Massive thank you to Escapist Book Co. and Josepha John Lee for bringing me on board the book tour for The Bleeding Stone (The Spellbinders and the Gunslingers #1).
Below, you will find information on the book and author, links to purchase your very own copy, and an excerpt from the novel 🙂
The Bleeding Stone by Joseph John Lee
Series: The Spellbinders and the Gunslingers
Genre: Historical/Epic Fantasy
Intended Age Group: Adult
Published: May 9, 2023
Publisher: Eclipseborn Publishing (Self Published)
The island nation of Ferranda is the jewel of the Acrarian Kingdom, and its Founder, Aritz a Mata, is revered as a god amongst men.

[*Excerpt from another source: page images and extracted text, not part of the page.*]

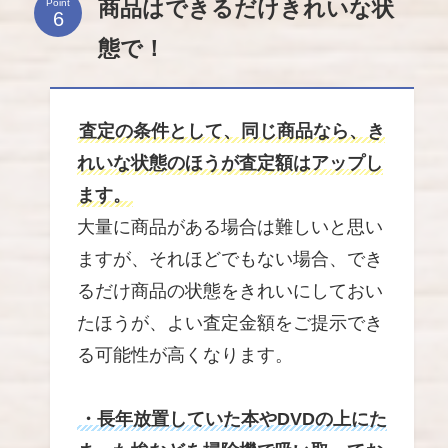
商品はできるだけきれいな状
Point
態で！
査定の条件として、同じ商品なら、き
れいな状態のほうが査定額はアップし
ます。
大量に商品がある場合は難しいと思い
ますが、それほどでもない場合、でき
るだけ商品の状態をきれいにしておい
たほうが、よい査定金額をご提示でき
る可能性が高くなります。
・長年放置していた本やDVDの上にた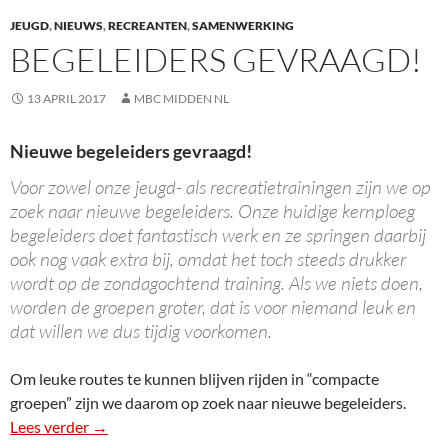
JEUGD
,
NIEUWS
,
RECREANTEN
,
SAMENWERKING
BEGELEIDERS GEVRAAGD!
13 APRIL 2017
MBC MIDDEN NL
Nieuwe begeleiders gevraagd!
Voor zowel onze jeugd- als recreatietrainingen zijn we op
zoek naar nieuwe begeleiders. Onze huidige kernploeg
begeleiders doet fantastisch werk en ze springen daarbij
ook nog vaak extra bij, omdat het toch steeds drukker
wordt op de zondagochtend training. Als we niets doen,
worden de groepen groter, dat is voor niemand leuk en
dat willen we dus tijdig voorkomen.
Om leuke routes te kunnen blijven rijden in “compacte
groepen” zijn we daarom op zoek naar nieuwe begeleiders.
Lees verder
Begeleiders gevraagd!
→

But twenty-five years ago, Aritz was merely a man, a colonizer, an Invader seeking glory and fame in the name of his King and Queen, and Ferranda was a nameless union of indigenous Tribes, reverent of the heightened powers and aptitudes granted to them by their Animal Deities, but sundered by the foreigners claiming their lands to the south.
In the unconquered north, the Stone Tribe has for fifteen years offered a safe haven for the southern Tribes displaced by Aritz’s Invaders, whose occupying march north has been ostensibly halted by a dense forest barrier dividing north and south. Among the Stone people lives Sen, an outcast for the circumstances of her birth, preserved in society only by her status as daughter of her Tribe’s Chief. Forever relegated to the fringes of society, she is forced to watch as countless of her kin, including her sister and brother, complete their rites of passage into adulthood and accordingly earn their aptitudes by the Deity to whom they share an affinity – the Bear, the Wolf, or the Owl.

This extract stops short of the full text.